I've got a boot cd for quantain, but it's an old version that doesn't include grass. It's only in the past few months that I've started looking at linux, but so far my experiences with it haven't been very good. I installed Mandrake 10.0 on my main rig as a dual-boot, but it fails to recognise my speedtouch 330 adsl modem, my SB128 and SB audigy value (leaving me only with crappy motherboard sound) and refuses to run 3D stuff through my Raedon 9600 (leaving my CPU to creak under the load). I seem to have every peripheral that Mandrake specifically doesn't support (and I've checked that it actually doesn't support them, rather than it just being me that's unable to configure them).
Quantain at least gives me decent sound, though I haven't checked the rest with it.

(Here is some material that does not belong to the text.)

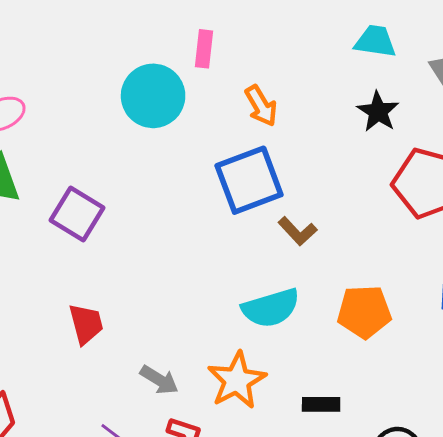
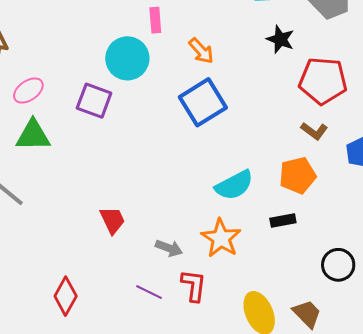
purple square: (77, 214) -> (94, 101), moved
brown L-shape: (298, 231) -> (314, 131), moved
black rectangle: (321, 404) -> (283, 220), moved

My experience with geography at uni was tainted by never fitting in, not having any friends in class, finding it was all work and no play and generally being permanantly stressed by it. The culmination of this was when I slipped into a recent depression at the end of my third year and dropped out (I was going into my honours year, but will instead graduate this summer with an ordinary).

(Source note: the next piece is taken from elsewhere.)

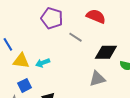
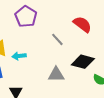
purple pentagon: (52, 18) -> (26, 17), moved
gray triangle: (97, 79) -> (56, 75), moved

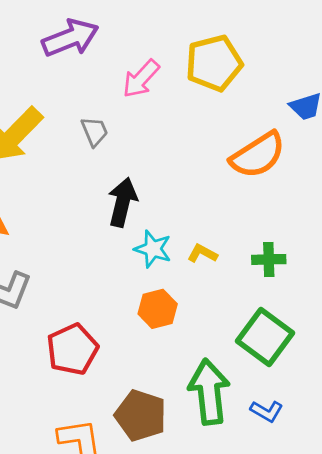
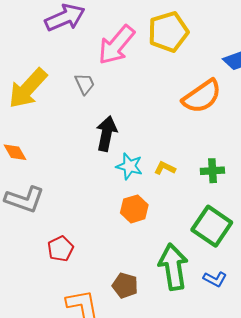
pink arrow: (141, 79) -> (116, 45), size x1.4
red pentagon: (72, 349) -> (60, 249), moved, size x0.7
brown pentagon: (141, 415) -> (125, 285), size x0.7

I suppose the subject matter was fairly interesting, but I was always distracted by other things. I tend to have a whole bunch of interests at any one time, and geography was always out-competed by other things, so I'd only touch it while physically at uni or if there was an impending essay or exam (during which times I'd get incredibly stressed and start having violent nightmares and stuff).
It's only now that the stress has been removed that I'm starting to actually like the subject, and can appreciate better it's merits.
I didn't do a great deal of GIS, since it's really a subject in itself, and though I started a course in it at the beginning of my honours year, I was too depressed and ill to be able to attend many classes or absorb the material. The only real experience I have with it is the labs I did in my third year with Arc*. Still, I did see enough of the subject to know that there was a lot of potential in it, and it looked like it would have been very interesting if I'd been better placed for it. It's one of those subjects that leaves you with the impression that it's about to change the world, and it's kind of like playing simcity when you're finding locations to build hospitals and so on.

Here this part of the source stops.